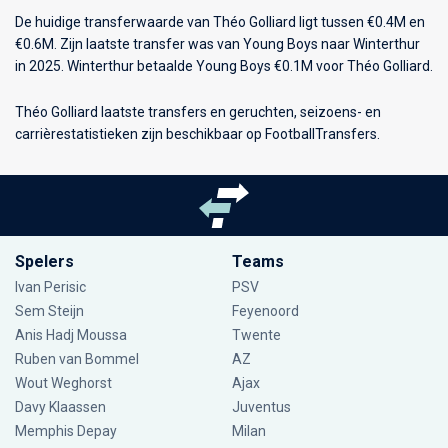
De huidige transferwaarde van Théo Golliard ligt tussen €0.4M en
€0.6M. Zijn laatste transfer was van Young Boys naar Winterthur
in 2025. Winterthur betaalde Young Boys €0.1M voor Théo Golliard.
Théo Golliard laatste transfers en geruchten, seizoens- en
carrièrestatistieken zijn beschikbaar op FootballTransfers.
Spelers
Teams
Ivan Perisic
PSV
Sem Steijn
Feyenoord
Anis Hadj Moussa
Twente
Ruben van Bommel
AZ
Wout Weghorst
Ajax
Davy Klaassen
Juventus
Memphis Depay
Milan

------------------------------------

* **DIRECTIONS**: Exactly as they appear, please return only the lines from the first line of the records through the line containing "Memphis Depay", both included, leaving out all pictures.

* **RESPONSE BELOW**:
De huidige transferwaarde van Théo Golliard ligt tussen €0.4M en
€0.6M. Zijn laatste transfer was van Young Boys naar Winterthur
in 2025. Winterthur betaalde Young Boys €0.1M voor Théo Golliard.
Théo Golliard laatste transfers en geruchten, seizoens- en
carrièrestatistieken zijn beschikbaar op FootballTransfers.
Spelers
Teams
Ivan Perisic
PSV
Sem Steijn
Feyenoord
Anis Hadj Moussa
Twente
Ruben van Bommel
AZ
Wout Weghorst
Ajax
Davy Klaassen
Juventus
Memphis Depay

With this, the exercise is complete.